Czas na poradnik w gospodarce niedoborów (wykorzystaj ledy do 100% dłużej) oszukaj spisek żarówkowy

in Folwark3 years ago

Świetlówka ledowa jest prosta jak budowa cepa zawiera:
Przetwornicę napięcia zazwyczaj podłej jakości z 230V na na przykład 12 V (tutaj nie wgłębiam się w szczegóły zależnie od mocy świetlówki może być 9V czy 15V zupełnie nie istotna sprawa. Ważne, że prąd nas nie popieści nawet jak dotkniemy palcem.
Aluminiowy radiator do oddawania ciepła.
Oraz kilka diod podłączonych szeregowo (jak stare lampki choinkowe) A co za tym idzie gdy świetlówka przestaje świecić, to zazwyczaj przyczyną jest przepalona któraś dioda. Jak już znamy schemat to otwieramy dekielek i oglądamy dokładnie w około 80% przypadków uszkodzona dioda będzie wypalona na czarno lub będzie posiadała czarną kropkę. Co jak nic nie widzimy? można zrobić zworkę ze spinacza i dotykać po kolei dwa końce każdej diody na podłączonej do prądu świetlówce, aż świetlówka zadziała. Tak namierzymy uszkodzoną diodę. Zrywamy całą żółtą masę aż do gołej blaszki i zwyczajnie po chamsku lutujemy kroplę cyny tak aby powstała zworka. Jeśli dobrze zlutujemy, to na 98% świetlówka ożyje.
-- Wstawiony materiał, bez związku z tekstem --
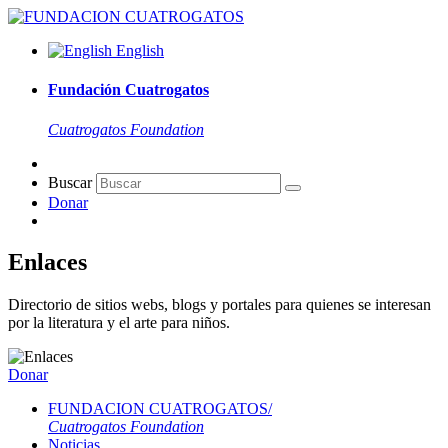
English
Fundación Cuatrogatos
Cuatrogatos Foundation
Buscar
Donar
Enlaces
Directorio de sitios webs, blogs y portales para quienes se interesan
por la literatura y el arte para niños.
Donar
FUNDACION CUATROGATOS/
Cuatrogatos Foundation
Noticias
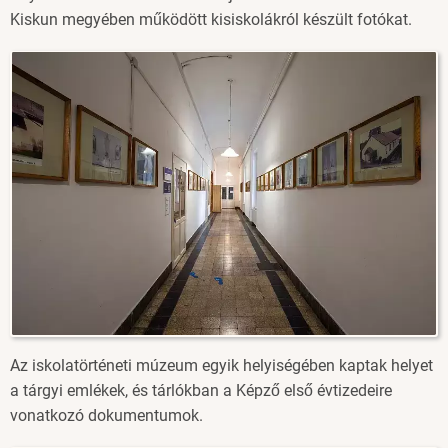
Kiskun megyében működött kisiskolákról készült fotókat.
Image
Az iskolatörténeti múzeum egyik helyiségében kaptak helyet
a tárgyi emlékek, és tárlókban a Képző első évtizedeire
vonatkozó dokumentumok.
Ma to oczywiście pewne negatywne konsekwencje gdyż pozostałe diody bardziej dostają napięciem przez co skraca się ich żywotność. Jeśli chodzi o mój rekord wywalania kolejnych diod to wywaliłem około 40% zanim spaliły się wszystkie pozostałe na raz. Efekty oczywiście zależą od jakości urządzenia im produkt jest gorszej jakości tym szybciej będą się paliły kolejne czasem trwa to pół roku a czasem godzinę. Tylko w jednym przypadku jaki robiłem problemem uszkodzenia był sam transformator, a w pozostałych kilkunastu przypadkach dioda.
Myślę, że warto poeksperymentować zwłaszcza jak ktoś ma dostęp do koszów z zepsutą elektroniką, ja takiego eldorado niestety nie mam...

20210611_113335.jpg

20210611_113053.jpg
polutowane 8 na 18 zamontowanych
20210611_113109.jpg
działa :)

Sort:  

Jeśli ktoś posiada lepsze umiejętności, to najlepiej pierwszą zużytą "żarówkę" led wziąć na części i sprawne diody wylutować i wlutować do kolejnych uszkodzonych. Naprawa taka powinna być trwalsza i nie dawać pozostałym ledom po dupie.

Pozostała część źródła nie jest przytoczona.